Electronic Corpus of Welsh (CEG)

The original project was financed during 1993/4 with a £21,000 grant awarded by the Higher Education Council for Wales to Ellis, O’Dochartaigh & Hicks from the IT Unit, Welsh Department and School of Psychology, University of Wales, Bangor.

It included 1,079,032 words of written Welsh prose, mainly form 1970 onwards, based on 500 samples of around 2,000 words each. The data was tagged and analysed for various linguistic studies, and the original files may still be accessed at http://www.bangor.ac.uk/canolfanbedwyr/ceg.php.en now maintained by the staff of the Language Technologies Unit.

Because of the demand for a user-friendly, searchable interface for the corpus, in 2012 the Unit developed another version, using the Cysefin and Hebog platform to display the data. The texts displayed are the same in both versions, the only difference is in the methods of showing and searching the data. The version using Cysefin and Hebog may be accessed from the Welsh National Corpus Portal.


A 1 million word lexical database and frequency count for Welsh

Ellis, N. C., O’Dochartaigh, C., Hicks, W., Morgan, M., & Laporte,
N.  (2001)

 


 

Fersiwn Cymraeg

Brief Summary

This is a word frequency analysis of 1,079,032 words of written Welsh prose, based on 500 samples of approximately 2000 words each, selected from a representative range of text types to illustrate modern (mainly post 1970) Welsh prose writing. It was conceived as providing a Welsh parallel to the Kucera and Francis
analysis for American English, and the LOB corpus for British English, in the expectation that such an analysed corpus would provide research tools for a number of academic disciplines: psychology and psycholinguistics,
child and second language acquisition, general linguistics, and the linguistics of Modern Welsh, including literary analysis.

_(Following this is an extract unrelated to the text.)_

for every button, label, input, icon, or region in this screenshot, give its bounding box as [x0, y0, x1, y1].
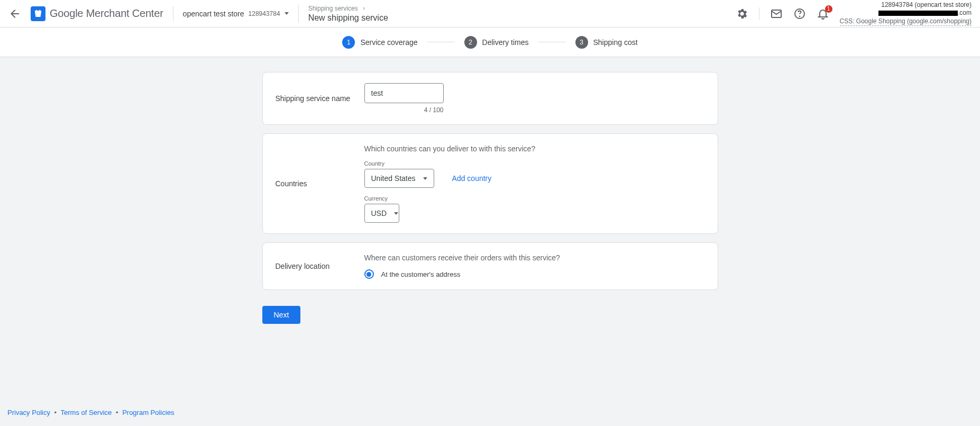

The sample included materials from the fields of novels and short stories, religious writing, childrenís literature both factual and fiction, non-fiction materials in the fields of education, science, business, leisure activities, etc.,  public lectures, newspapers and magazines, both national and local, reminiscences, academic writing, and general administrative materials (letters, reports, minutes of meetings).

The resultant corpus was analysed to produce frequency counts of words both in their raw form and as counts of lemmas where each token is demutated and tagged to its root. This analysis also derives basic information concerning the frequencies of different word classes, inflections, mutations, and other grammatical features.

Articles based on the use of the database should cite:

Ellis, N. C., O’Dochartaigh, C., Hicks, W., Morgan, M., & Laporte,
N.  (2001). Cronfa Electroneg o Gymraeg (CEG): A
1 million word lexical database and frequency count for Welsh
. [On-line]


Background

This project was funded for the academic year 1993-94 by a grant of £21K from the Higher Education Funding Council for Wales to Ellis, O’Dochartaigh & Hicks of the Welsh IT Unit and the School of Psychology, University of Wales, Bangor. The researchers began work on the project in October 1993, and after the sample range had
been identified in collaboration with Professor Gwyn Thomas of the Department of Welsh, proceeded to collect the required range of texts. The original intention was that this range of materials would be acquired in an electronic
form from Welsh language publishers and other bodies, such as local authorities, governmental organizations, and papurau bro (locally produced newspapers). However, it proved to be impossible to collect the necessary breadth of
materials in an electronic form, primarily because at that time Welsh language publishers did not generally keep computer-based archive copies of books which they may have published using electronic means.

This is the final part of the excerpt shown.